Someone left a dead raccoon and a sign with "intimidating language" that mentioned a Black city councilor outside the law office of an Oregon mayor, police said.
Redmond Mayor Ed Fitch found the raccoon and the sign on Monday, the Redmond Police Department said in a news release. The sign mentioned Fitch and Redmond City Councilor Clifford Evelyn by name, police said.
Fitch called the sign's language "racially hateful." He declined to elaborate but told The Bulletin, "I feel bad for Clifford. It seems there’s some people in town that can’t accept the fact that Clifford is Black and is on the City Council."
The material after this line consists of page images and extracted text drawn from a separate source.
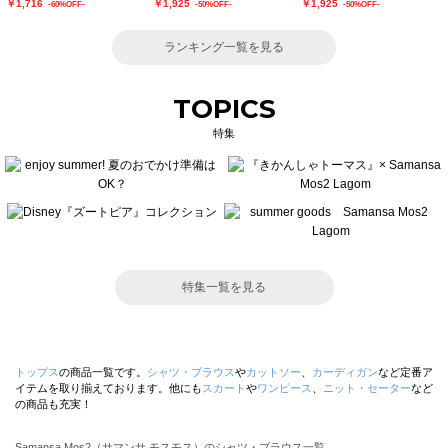
￥1,716
￥1,925
￥1,925
-60%OFF-
-50%OFF-
-50%OFF-
ランキング一覧を見る
TOPICS
特集
特集一覧を見る
トップス
の商品一覧です。
シャツ・ブラウス
や
カットソー
、
カーディガン
など定番ア
イテムを取り揃えております。他にも
スカート
や
ワンピース
、
ニット・セーター
など
の商品も充実！
Samansa Mos2（サマンサ モスモス）のシャツ・ブラウス一覧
Police aren’t revealing the sign's exact language in order to maintain the integrity of the investigation, city spokesperson Heather Cassaro said. Police said they are investigating the act as a potential hate crime.
Evelyn, a retired law enforcement officer who was elected to the council in 2021, described the act as a hate crime but said he has confidence in the police investigation, Oregon Public Broadcasting reported.
Raccoon imagery has long been an insulting, anti-Black caricature in the United States. With roots in slavery, it’s among "the most blatantly degrading of all Black stereotypes," according to the Jim Crow Museum of Racist Imagery in Michigan.
In recent years, a Black Redmond teenager found a threatening message on her doorstep, while a failed Deschutes County Commission candidate displayed a Confederate flag at the city's Fourth of July parade.
"The people in this part of the country are just gonna have to catch up," Evelyn said. "It’s just the knuckleheads that can’t get on track. And they’re causing harm to everyone and making us look bad."